Around noon, Danali left the stream and led us by secret paths through more thickly growing woods. Here the predominance of the oaks gave way to elms, maples and chestnuts, which, though still very tall, seemed stunted next to the giants of the deeper Forest. We walked along the winding paths for quite a few miles. The sun, crossing the sky somewhere above us, was invisible through the thick, green shrouds of leaves. I couldn’t tell west from east or north from south.
After some hours, Danali finally broke his silence. He gave us to understand that the Forest could be almost as difficult to leave as it was to enter. Unless the Lokilani pointed themselves along certain, fixed paths out of it, they would find themselves wandering among the shimmering trees and being drawn back always toward its center.
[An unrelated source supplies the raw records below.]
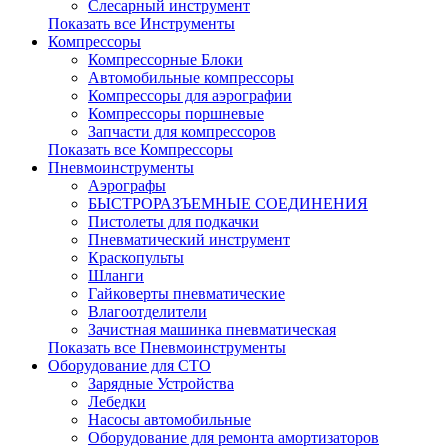
Слесарный инструмент
Показать все Инструменты
Компрессоры
Компрессорные Блоки
Автомобильные компрессоры
Компрессоры для аэрографии
Компрессоры поршневые
Запчасти для компрессоров
Показать все Компрессоры
Пневмоинструменты
Аэрографы
БЫСТРОРАЗЪЕМНЫЕ СОЕДИНЕНИЯ
Пистолеты для подкачки
Пневматический инструмент
Краскопульты
Шланги
Гайковерты пневматические
Влагоотделители
Зачистная машинка пневматическая
Показать все Пневмоинструменты
Оборудование для СТО
Зарядные Устройства
Лебедки
Насосы автомобильные
Оборудование для ремонта амортизаторов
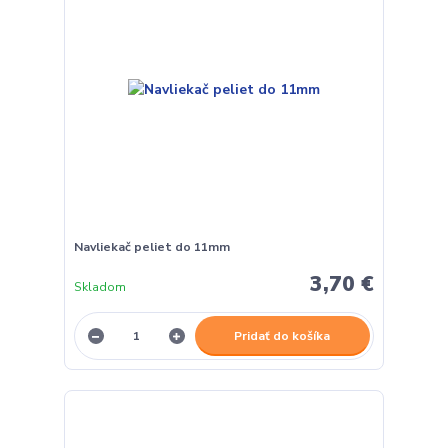
Navliekač peliet do 11mm
3,70 €
Skladom
Pridať do košíka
‘But it has been many years since any us has left the Forest,’ he said. ‘And many more since anyone, having left, found his way back in.’
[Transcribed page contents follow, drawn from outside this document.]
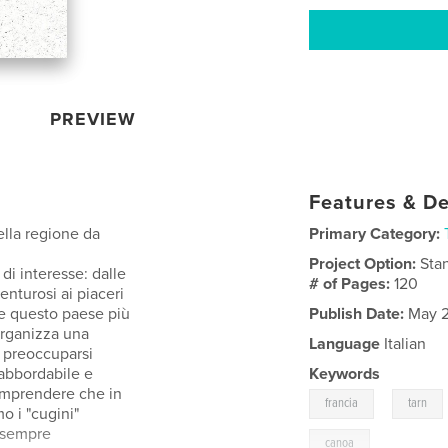
PREVIEW
Features & De
ella regione da
Primary Category:
Project Option:
Sta
 di interesse: dalle
# of Pages:
120
venturosi ai piaceri
de questo paese più
Publish Date:
May 2
 organizza una
Language
Italian
 preoccuparsi
 abbordabile e
Keywords
comprendere che in
,
francia
tarn
mo i "cugini"
a sempre
canoa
Another couple of miles brought us to a place beyond which Danali and his people wouldn’t go. Here, in a stand of oaks sprinkled with a few birch trees, we felt a barrier hanging over the Forest like an invisible curtain. There were only a few Timpum about, lingering among the oaks and shining weakly. It was hard to look beyond them into the dense green swaths of woods. For, only a few hundred yards from us, we could see nothing – only leaves and bark and ferns and other such things.
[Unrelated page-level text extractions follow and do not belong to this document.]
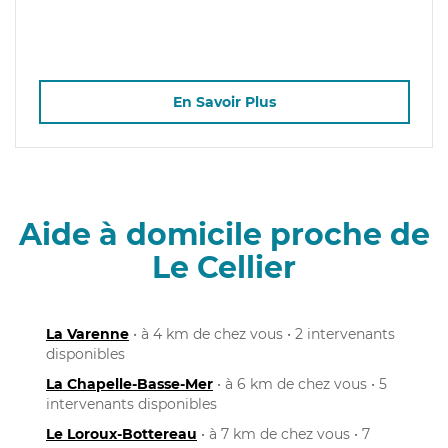
En Savoir Plus
Aide à domicile proche de
Le Cellier
La Varenne
• à 4 km de chez vous • 2 intervenants
disponibles
La Chapelle-Basse-Mer
• à 6 km de chez vous • 5
intervenants disponibles
Le Loroux-Bottereau
• à 7 km de chez vous • 7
‘We’ll say goodbye here,’ Danali said. He pointed down the narrow path cutting through the trees. ‘Follow this, and do not look back. It will take you into your forest.’
The Lokilani embraced each of us in turn. After Danali had pressed his slender form against Maram’s belly, he smiled at him and said, ‘Take care, Hairface. I’m glad, so very glad, that we didn’t have to kill you.’
And with that, the Lokilani stepped off into the trees to allow us to pass. I continued walking Altaru down the path, with Maram and the others following me. I listened as my horse’s hooves struck deep into the soft loam of the forest floor. It was good to move without the pain in my side that had bothered me all the way from Ishka; but it was bad to have to leave friends behind, and as we made our way down the winding path, we tried not to look back at them.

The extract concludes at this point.